I'm not sure Joel was necessarily criticizing all the higher levels of abstractions and tools that come out, though - I think he was pointing out that you'll never get anything done if you spend all your time running down every hot, new tech solution that comes out. Just my take, though, and it is an excellent article. :-)
To get back to the main subject, the seniors I've known that I felt truly deserved their title have had superior debugging skills, superior ability to read through, understand, and reason about other people's code, a good sense for what makes maintainable code, a greater technical skill set (knowledge of the language/ecosystem, how to solve its problems) and the ability to teach those skills to others. Wouldn't you say that these skills are really part of being a senior dev too?

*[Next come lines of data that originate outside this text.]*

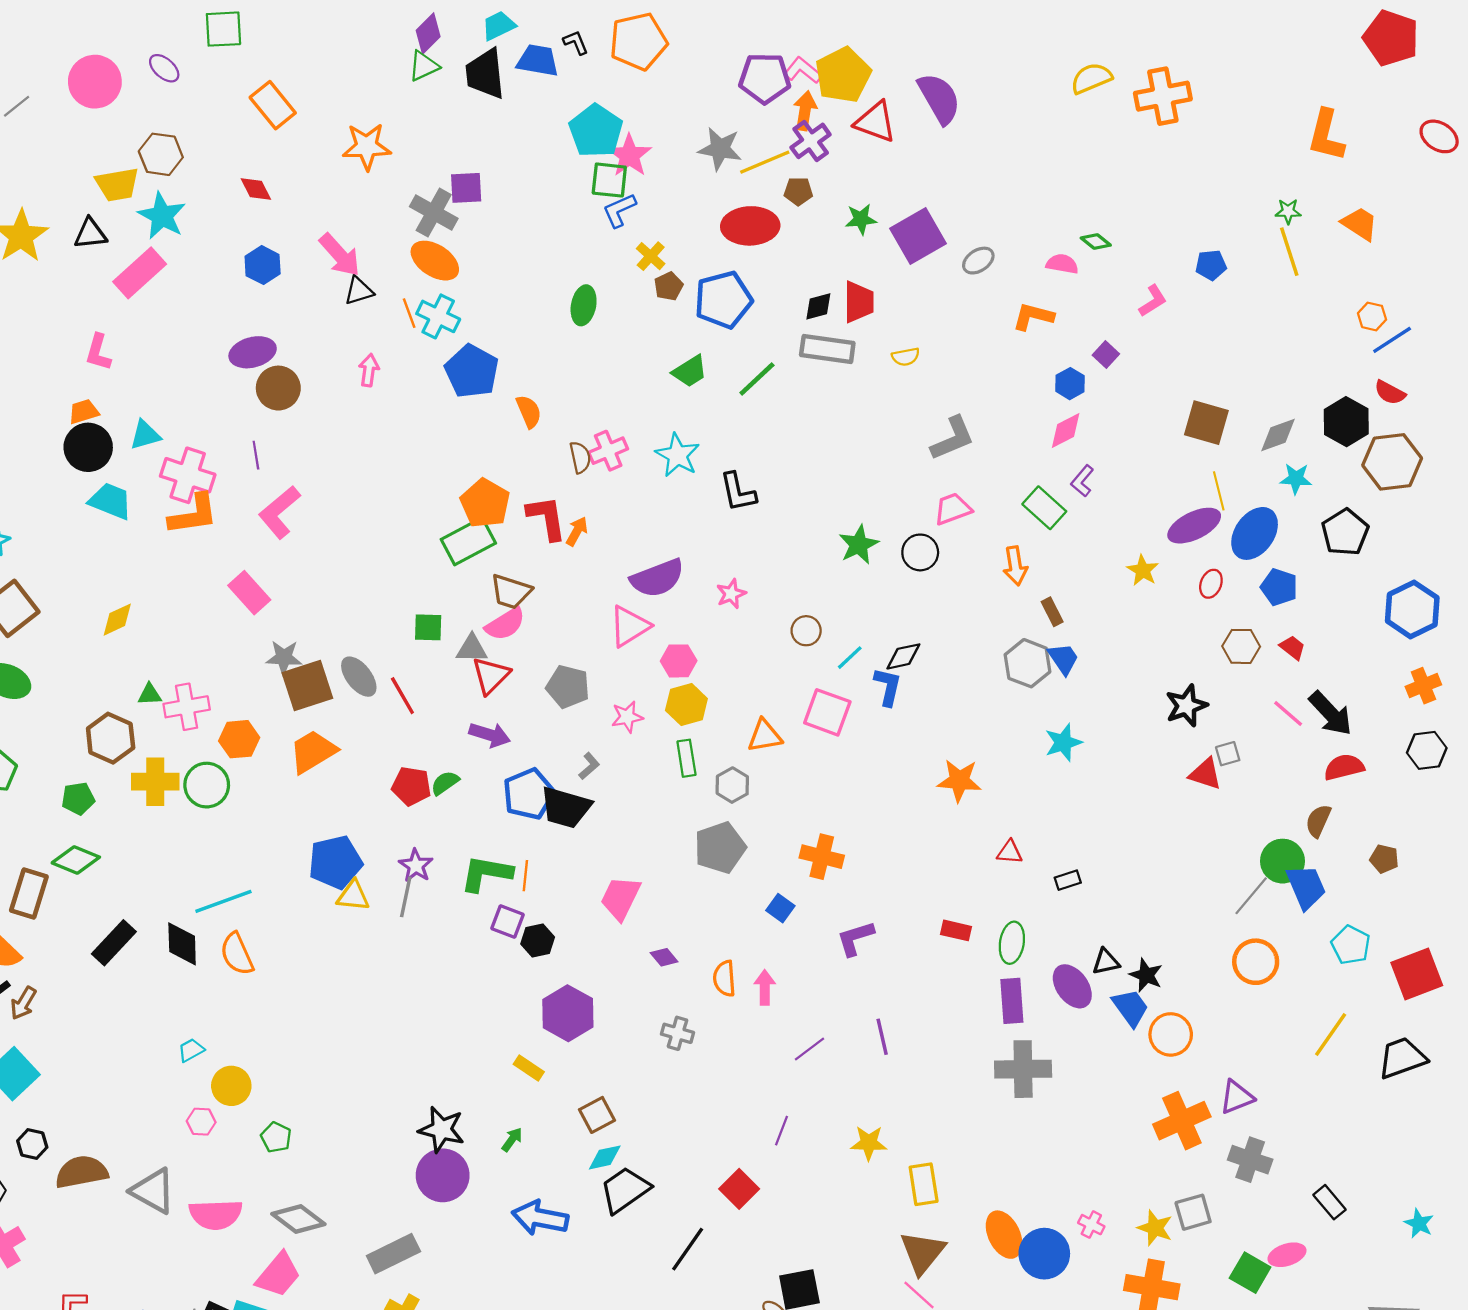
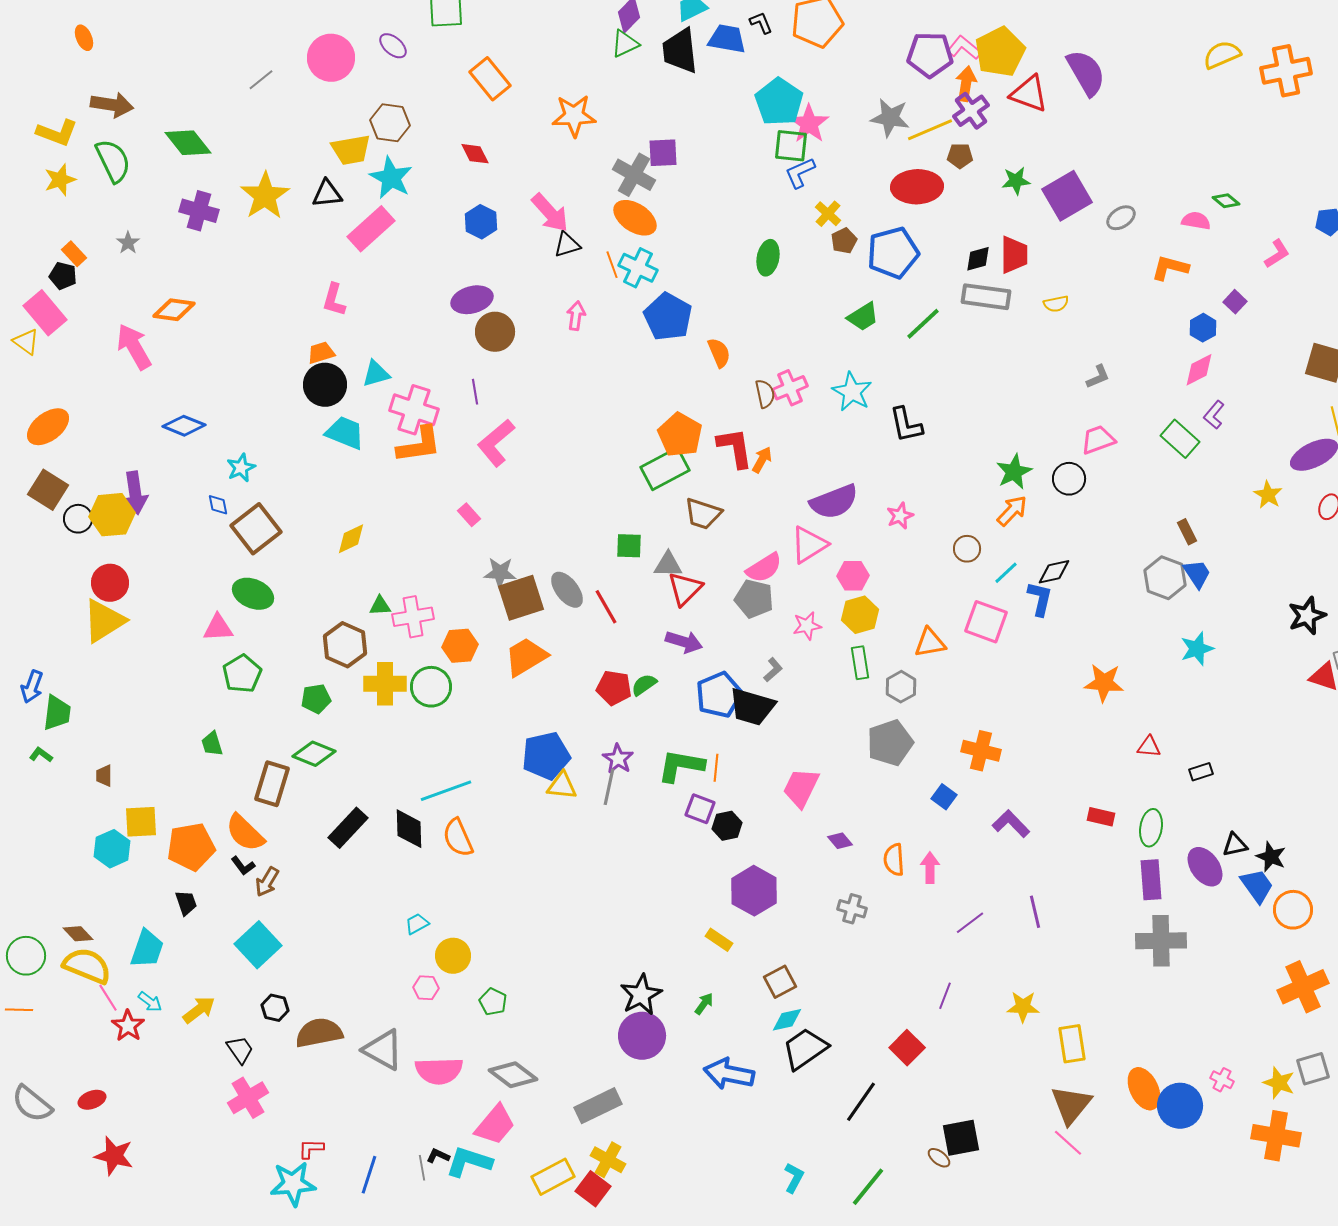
gray L-shape: (953, 438) -> (1098, 377), size x0.6
orange arrow: (1015, 566) -> (1012, 511), moved, turned -128
pink rectangle: (249, 593) -> (469, 515), size x0.6
pink semicircle: (505, 624) -> (764, 568), moved
purple L-shape: (855, 938) -> (1011, 824), turned 63
black star: (442, 1129) -> (641, 995), turned 30

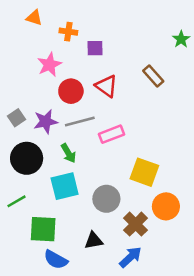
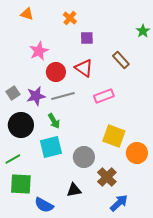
orange cross: (68, 32) -> (70, 18), moved, turned 32
purple square: (95, 48) -> (87, 38), moved
pink rectangle: (111, 134) -> (104, 96), moved
orange circle: (166, 206) -> (137, 153), moved
green square: (43, 229) -> (21, 184), moved
blue arrow: (130, 257) -> (119, 203), moved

Point well made, though. Always follow the money!
Of course. Some new tech is interesting.
Yes, and of course I am exaggerating - The point still stands ... ^_^
The difference between junior and senior is responsibility. A junior isn't responsible for anything. A intermediate is responsible for their own work. A senior is responsible for mentoring, product design, and the whole product. You don't learn it all in a day.
This is of course true, but you never learn it if you keep on chasing all the "latest new tech stuff" ...
Sure buddy, sure!
I think it's not all about speed of delivery. Just because you provide a solution fast it does not mean it's good. I would much rather that you spend a bit more time and deliver a robust system, than delivering a inferior product in half the time.

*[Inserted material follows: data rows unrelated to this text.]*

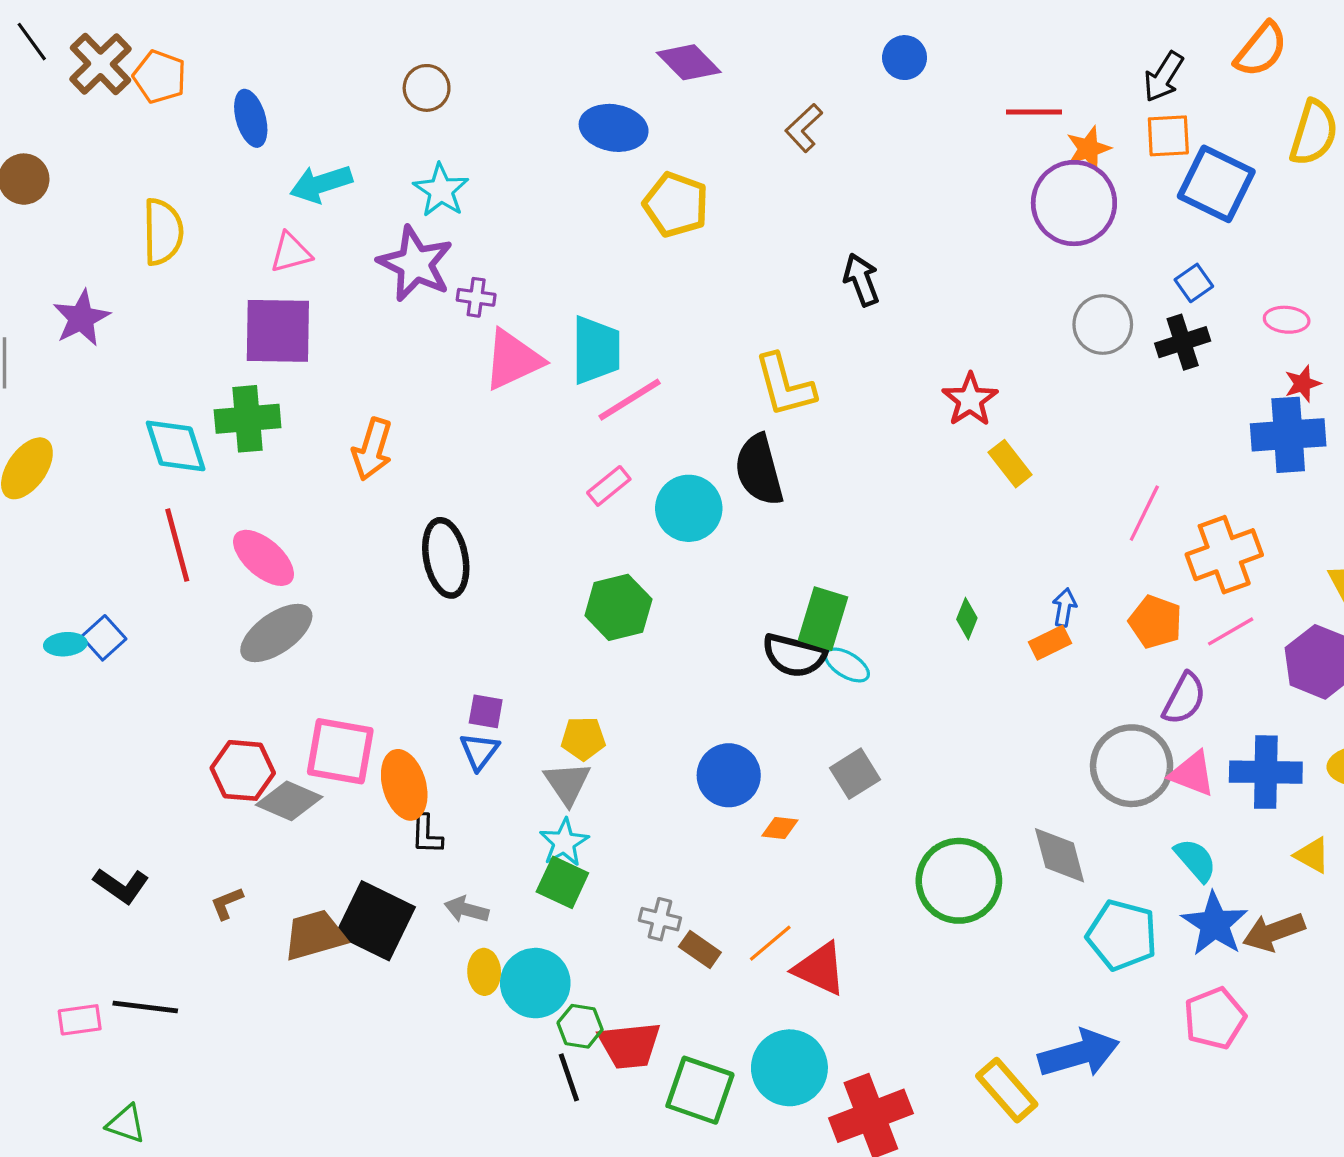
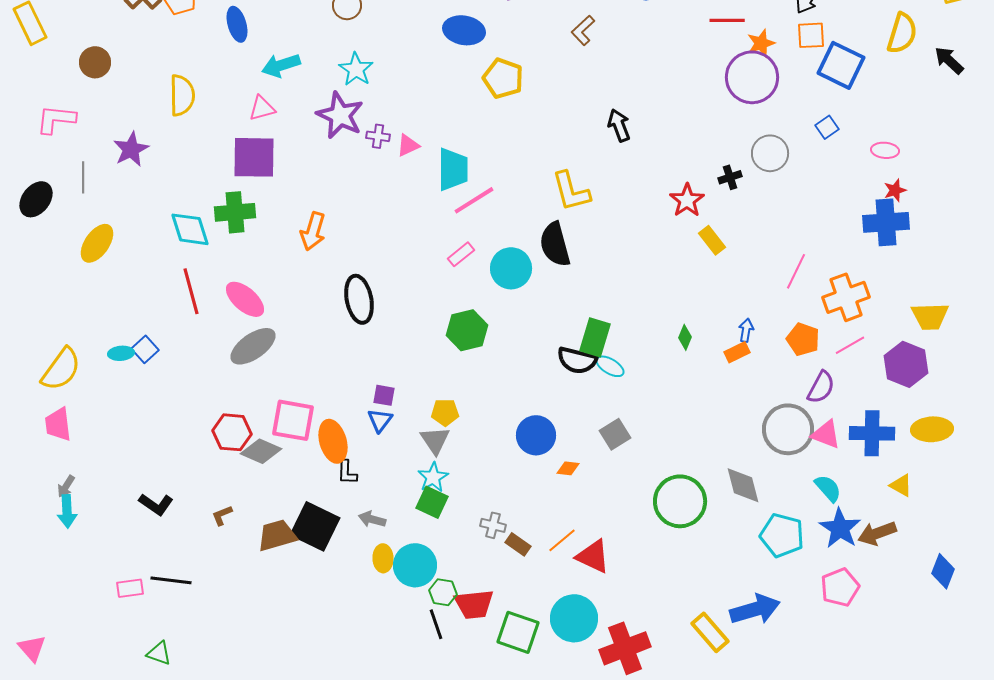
black cross: (1183, 342) -> (730, 177), moved, size x0.7
pink triangle: (513, 360) -> (408, 145), moved, size x0.6

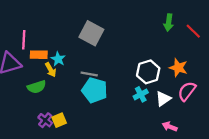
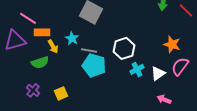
pink line: (24, 40) -> (28, 18), turned -60
cyan star: (58, 59) -> (72, 38), moved
white hexagon: (148, 72) -> (124, 48), moved
purple cross: (45, 120) -> (33, 90), moved

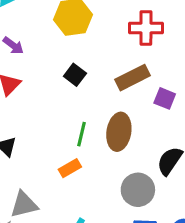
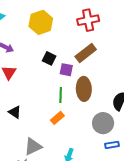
purple square: (165, 98) -> (66, 70), moved

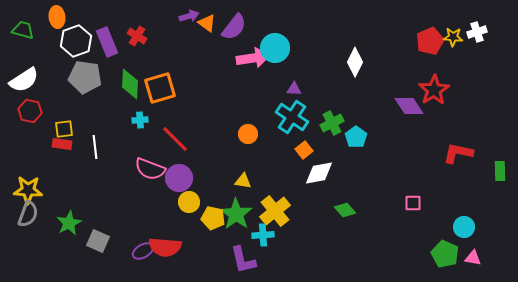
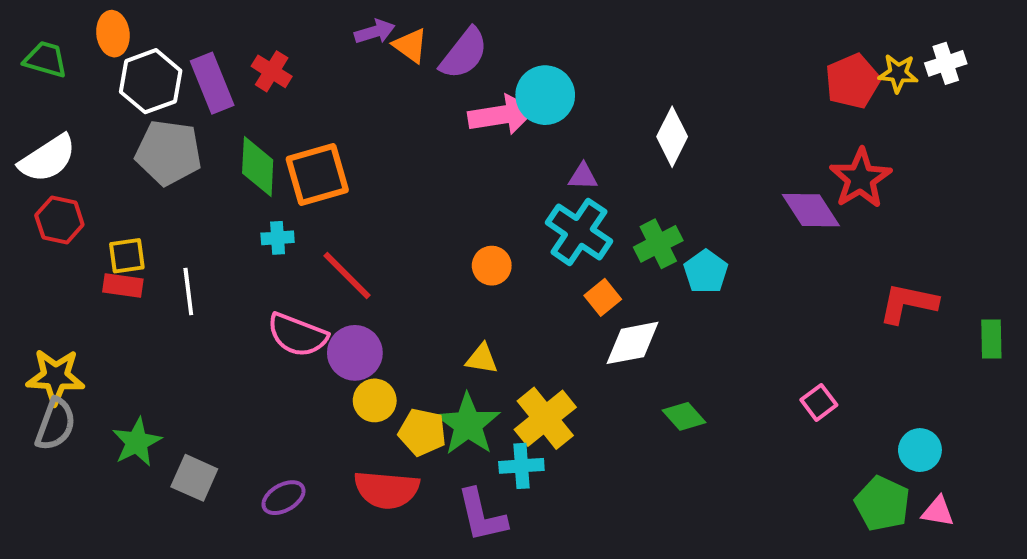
white diamond: (355, 62) -> (672, 137), moved
pink square: (413, 203) -> (819, 402), turned -36
red semicircle: (165, 247) -> (387, 490), moved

Even if the delivered system is powerfull and cool I would not make you a senior because of that, that's bullshit!
Actually, you're wrong. Speed leads to quality. However, thank you for the comment, you gave me an idea for my next article ^_^
Would you mind expanding on why you think that?
The experiment with pottery shows that if you create 10 pots in the same time as somebody creates 1 pot, you end up creating better quality at the end of the time frame. Hence, more speed, better quality in the end, and more learning ...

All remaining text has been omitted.